## The data

━━━━━━━━

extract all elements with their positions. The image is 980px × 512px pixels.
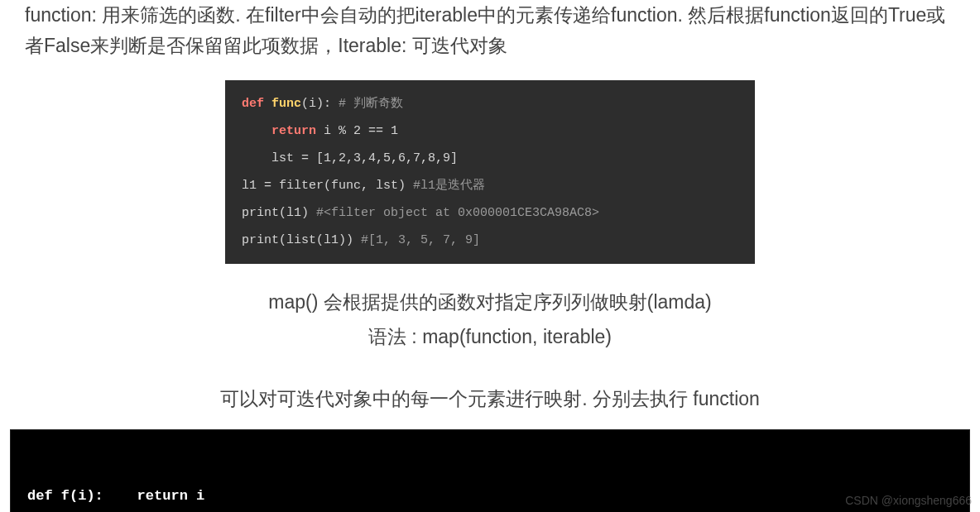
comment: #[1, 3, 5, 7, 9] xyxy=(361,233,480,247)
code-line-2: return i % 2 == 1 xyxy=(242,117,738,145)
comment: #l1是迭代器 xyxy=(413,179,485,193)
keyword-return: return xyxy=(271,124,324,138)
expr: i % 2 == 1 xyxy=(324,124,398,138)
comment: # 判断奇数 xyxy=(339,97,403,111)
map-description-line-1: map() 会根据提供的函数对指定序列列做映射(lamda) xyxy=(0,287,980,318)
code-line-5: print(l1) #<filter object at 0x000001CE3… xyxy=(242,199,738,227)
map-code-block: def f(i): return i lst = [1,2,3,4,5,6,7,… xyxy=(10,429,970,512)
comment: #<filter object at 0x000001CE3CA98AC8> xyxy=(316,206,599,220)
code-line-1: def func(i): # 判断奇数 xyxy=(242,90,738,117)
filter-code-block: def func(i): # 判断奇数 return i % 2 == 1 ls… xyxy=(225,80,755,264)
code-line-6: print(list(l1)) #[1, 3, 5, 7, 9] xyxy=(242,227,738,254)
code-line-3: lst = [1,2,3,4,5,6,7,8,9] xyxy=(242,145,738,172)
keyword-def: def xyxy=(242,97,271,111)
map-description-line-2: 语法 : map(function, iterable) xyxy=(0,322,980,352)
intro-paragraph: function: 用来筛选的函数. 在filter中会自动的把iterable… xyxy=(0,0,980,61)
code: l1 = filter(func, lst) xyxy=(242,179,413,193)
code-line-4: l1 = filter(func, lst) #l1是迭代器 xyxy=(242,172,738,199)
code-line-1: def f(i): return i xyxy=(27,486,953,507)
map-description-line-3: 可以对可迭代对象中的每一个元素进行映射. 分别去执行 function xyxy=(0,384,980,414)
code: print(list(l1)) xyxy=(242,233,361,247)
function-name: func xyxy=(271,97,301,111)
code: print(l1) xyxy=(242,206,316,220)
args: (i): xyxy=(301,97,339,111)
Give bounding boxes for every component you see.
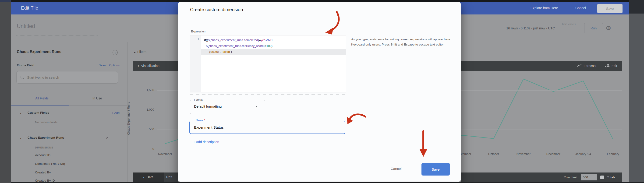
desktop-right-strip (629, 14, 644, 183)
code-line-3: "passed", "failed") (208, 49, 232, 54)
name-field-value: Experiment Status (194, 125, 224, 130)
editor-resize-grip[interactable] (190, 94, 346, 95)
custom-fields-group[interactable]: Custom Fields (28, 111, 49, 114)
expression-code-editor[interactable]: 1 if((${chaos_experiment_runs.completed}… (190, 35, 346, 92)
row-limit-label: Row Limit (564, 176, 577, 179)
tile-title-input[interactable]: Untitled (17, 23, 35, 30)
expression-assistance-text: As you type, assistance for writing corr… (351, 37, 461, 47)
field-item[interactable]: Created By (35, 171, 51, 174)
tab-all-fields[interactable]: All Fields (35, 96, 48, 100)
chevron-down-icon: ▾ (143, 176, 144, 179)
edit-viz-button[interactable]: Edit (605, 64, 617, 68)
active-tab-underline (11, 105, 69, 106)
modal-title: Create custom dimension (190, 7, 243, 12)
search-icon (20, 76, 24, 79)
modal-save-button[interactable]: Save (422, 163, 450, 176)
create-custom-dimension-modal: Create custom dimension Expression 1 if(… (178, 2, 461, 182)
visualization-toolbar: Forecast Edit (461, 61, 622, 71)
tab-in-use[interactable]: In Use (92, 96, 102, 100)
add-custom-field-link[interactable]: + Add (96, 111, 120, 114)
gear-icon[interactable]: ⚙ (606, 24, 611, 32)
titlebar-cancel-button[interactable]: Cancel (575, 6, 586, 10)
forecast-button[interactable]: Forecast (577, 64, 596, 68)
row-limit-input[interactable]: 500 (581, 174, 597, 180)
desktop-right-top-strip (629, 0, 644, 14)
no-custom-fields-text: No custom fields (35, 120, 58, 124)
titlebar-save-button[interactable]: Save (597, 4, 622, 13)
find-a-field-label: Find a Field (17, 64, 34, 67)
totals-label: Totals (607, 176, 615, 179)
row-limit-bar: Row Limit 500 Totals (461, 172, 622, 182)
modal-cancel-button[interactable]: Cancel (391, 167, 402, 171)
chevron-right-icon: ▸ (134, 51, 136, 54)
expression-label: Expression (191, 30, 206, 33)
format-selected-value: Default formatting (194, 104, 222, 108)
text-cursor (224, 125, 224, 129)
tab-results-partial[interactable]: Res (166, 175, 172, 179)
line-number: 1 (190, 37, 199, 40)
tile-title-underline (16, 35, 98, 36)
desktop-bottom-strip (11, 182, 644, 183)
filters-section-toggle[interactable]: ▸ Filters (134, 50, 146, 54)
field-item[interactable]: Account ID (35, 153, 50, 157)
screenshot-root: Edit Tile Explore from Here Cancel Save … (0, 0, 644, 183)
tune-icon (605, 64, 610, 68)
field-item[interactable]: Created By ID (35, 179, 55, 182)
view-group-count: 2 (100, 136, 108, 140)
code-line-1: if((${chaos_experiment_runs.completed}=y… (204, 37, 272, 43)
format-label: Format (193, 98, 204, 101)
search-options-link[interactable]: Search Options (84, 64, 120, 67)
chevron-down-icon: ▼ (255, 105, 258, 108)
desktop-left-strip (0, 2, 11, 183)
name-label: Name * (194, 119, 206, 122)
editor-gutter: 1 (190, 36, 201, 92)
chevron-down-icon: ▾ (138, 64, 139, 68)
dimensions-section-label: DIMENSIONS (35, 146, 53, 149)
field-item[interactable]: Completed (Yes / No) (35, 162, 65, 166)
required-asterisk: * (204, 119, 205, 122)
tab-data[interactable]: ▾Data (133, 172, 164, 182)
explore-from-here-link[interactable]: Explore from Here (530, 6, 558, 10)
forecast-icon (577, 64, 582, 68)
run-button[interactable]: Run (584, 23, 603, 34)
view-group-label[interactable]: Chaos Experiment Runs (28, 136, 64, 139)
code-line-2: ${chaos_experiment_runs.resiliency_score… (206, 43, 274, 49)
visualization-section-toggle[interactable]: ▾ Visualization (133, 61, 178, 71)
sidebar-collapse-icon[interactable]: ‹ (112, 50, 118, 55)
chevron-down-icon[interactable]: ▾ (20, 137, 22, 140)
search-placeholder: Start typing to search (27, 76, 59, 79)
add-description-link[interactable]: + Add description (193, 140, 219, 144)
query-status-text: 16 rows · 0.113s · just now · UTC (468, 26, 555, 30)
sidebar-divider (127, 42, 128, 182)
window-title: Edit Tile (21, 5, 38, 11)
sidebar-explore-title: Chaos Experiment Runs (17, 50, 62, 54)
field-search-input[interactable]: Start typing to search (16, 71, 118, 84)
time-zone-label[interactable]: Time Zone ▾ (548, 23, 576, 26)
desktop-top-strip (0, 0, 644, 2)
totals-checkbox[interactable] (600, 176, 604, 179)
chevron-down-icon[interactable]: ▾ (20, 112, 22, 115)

━━━━━━━━

## About this task
Transcribe the records verbatim and omit the images.

## Answer space
extract all elements with their positions. The image is 980px × 512px pixels.
comment: #[1, 3, 5, 7, 9] xyxy=(361,233,480,247)
code-line-2: return i % 2 == 1 xyxy=(242,117,738,145)
comment: #l1是迭代器 xyxy=(413,179,485,193)
keyword-return: return xyxy=(271,124,324,138)
expr: i % 2 == 1 xyxy=(324,124,398,138)
comment: # 判断奇数 xyxy=(339,97,403,111)
map-description-line-1: map() 会根据提供的函数对指定序列列做映射(lamda) xyxy=(0,287,980,318)
code-line-5: print(l1) #<filter object at 0x000001CE3… xyxy=(242,199,738,227)
map-code-block: def f(i): return i lst = [1,2,3,4,5,6,7,… xyxy=(10,429,970,512)
comment: #<filter object at 0x000001CE3CA98AC8> xyxy=(316,206,599,220)
code-line-1: def func(i): # 判断奇数 xyxy=(242,90,738,117)
filter-code-block: def func(i): # 判断奇数 return i % 2 == 1 ls… xyxy=(225,80,755,264)
code-line-6: print(list(l1)) #[1, 3, 5, 7, 9] xyxy=(242,227,738,254)
code-line-3: lst = [1,2,3,4,5,6,7,8,9] xyxy=(242,145,738,172)
keyword-def: def xyxy=(242,97,271,111)
map-description-line-2: 语法 : map(function, iterable) xyxy=(0,322,980,352)
intro-paragraph: function: 用来筛选的函数. 在filter中会自动的把iterable… xyxy=(0,0,980,61)
code: l1 = filter(func, lst) xyxy=(242,179,413,193)
code-line-4: l1 = filter(func, lst) #l1是迭代器 xyxy=(242,172,738,199)
code-line-1: def f(i): return i xyxy=(27,486,953,507)
map-description-line-3: 可以对可迭代对象中的每一个元素进行映射. 分别去执行 function xyxy=(0,384,980,414)
code: print(list(l1)) xyxy=(242,233,361,247)
function-name: func xyxy=(271,97,301,111)
code: print(l1) xyxy=(242,206,316,220)
args: (i): xyxy=(301,97,339,111)
Give bounding boxes for every component you see.
desktop-right-strip (629, 14, 644, 183)
code-line-3: "passed", "failed") (208, 49, 232, 54)
name-field-value: Experiment Status (194, 125, 224, 130)
editor-resize-grip[interactable] (190, 94, 346, 95)
custom-fields-group[interactable]: Custom Fields (28, 111, 49, 114)
expression-code-editor[interactable]: 1 if((${chaos_experiment_runs.completed}… (190, 35, 346, 92)
row-limit-label: Row Limit (564, 176, 577, 179)
tile-title-input[interactable]: Untitled (17, 23, 35, 30)
expression-assistance-text: As you type, assistance for writing corr… (351, 37, 461, 47)
field-item[interactable]: Created By (35, 171, 51, 174)
tab-all-fields[interactable]: All Fields (35, 96, 48, 100)
chevron-down-icon: ▾ (143, 176, 144, 179)
edit-viz-button[interactable]: Edit (605, 64, 617, 68)
active-tab-underline (11, 105, 69, 106)
modal-title: Create custom dimension (190, 7, 243, 12)
search-icon (20, 76, 24, 79)
modal-save-button[interactable]: Save (422, 163, 450, 176)
create-custom-dimension-modal: Create custom dimension Expression 1 if(… (178, 2, 461, 182)
visualization-toolbar: Forecast Edit (461, 61, 622, 71)
tab-in-use[interactable]: In Use (92, 96, 102, 100)
add-custom-field-link[interactable]: + Add (96, 111, 120, 114)
gear-icon[interactable]: ⚙ (606, 24, 611, 32)
titlebar-cancel-button[interactable]: Cancel (575, 6, 586, 10)
forecast-button[interactable]: Forecast (577, 64, 596, 68)
row-limit-input[interactable]: 500 (581, 174, 597, 180)
desktop-right-top-strip (629, 0, 644, 14)
no-custom-fields-text: No custom fields (35, 120, 58, 124)
titlebar-save-button[interactable]: Save (597, 4, 622, 13)
find-a-field-label: Find a Field (17, 64, 34, 67)
totals-label: Totals (607, 176, 615, 179)
row-limit-bar: Row Limit 500 Totals (461, 172, 622, 182)
modal-cancel-button[interactable]: Cancel (391, 167, 402, 171)
chevron-right-icon: ▸ (134, 51, 136, 54)
expression-label: Expression (191, 30, 206, 33)
format-selected-value: Default formatting (194, 104, 222, 108)
text-cursor (224, 125, 224, 129)
tab-results-partial[interactable]: Res (166, 175, 172, 179)
line-number: 1 (190, 37, 199, 40)
tile-title-underline (16, 35, 98, 36)
desktop-bottom-strip (11, 182, 644, 183)
filters-section-toggle[interactable]: ▸ Filters (134, 50, 146, 54)
field-item[interactable]: Account ID (35, 153, 50, 157)
screenshot-root: Edit Tile Explore from Here Cancel Save … (0, 0, 644, 183)
tune-icon (605, 64, 610, 68)
field-item[interactable]: Created By ID (35, 179, 55, 182)
view-group-count: 2 (100, 136, 108, 140)
code-line-1: if((${chaos_experiment_runs.completed}=y… (204, 37, 272, 43)
format-label: Format (193, 98, 204, 101)
search-options-link[interactable]: Search Options (84, 64, 120, 67)
chevron-down-icon: ▼ (255, 105, 258, 108)
desktop-left-strip (0, 2, 11, 183)
name-label: Name * (194, 119, 206, 122)
editor-gutter: 1 (190, 36, 201, 92)
chevron-down-icon: ▾ (138, 64, 139, 68)
dimensions-section-label: DIMENSIONS (35, 146, 53, 149)
field-item[interactable]: Completed (Yes / No) (35, 162, 65, 166)
required-asterisk: * (204, 119, 205, 122)
tab-data[interactable]: ▾Data (133, 172, 164, 182)
explore-from-here-link[interactable]: Explore from Here (530, 6, 558, 10)
forecast-icon (577, 64, 582, 68)
run-button[interactable]: Run (584, 23, 603, 34)
view-group-label[interactable]: Chaos Experiment Runs (28, 136, 64, 139)
code-line-2: ${chaos_experiment_runs.resiliency_score… (206, 43, 274, 49)
visualization-section-toggle[interactable]: ▾ Visualization (133, 61, 178, 71)
sidebar-collapse-icon[interactable]: ‹ (112, 50, 118, 55)
chevron-down-icon[interactable]: ▾ (20, 137, 22, 140)
search-placeholder: Start typing to search (27, 76, 59, 79)
add-description-link[interactable]: + Add description (193, 140, 219, 144)
query-status-text: 16 rows · 0.113s · just now · UTC (468, 26, 555, 30)
sidebar-divider (127, 42, 128, 182)
window-title: Edit Tile (21, 5, 38, 11)
sidebar-explore-title: Chaos Experiment Runs (17, 50, 62, 54)
field-search-input[interactable]: Start typing to search (16, 71, 118, 84)
time-zone-label[interactable]: Time Zone ▾ (548, 23, 576, 26)
desktop-top-strip (0, 0, 644, 2)
totals-checkbox[interactable] (600, 176, 604, 179)
chevron-down-icon[interactable]: ▾ (20, 112, 22, 115)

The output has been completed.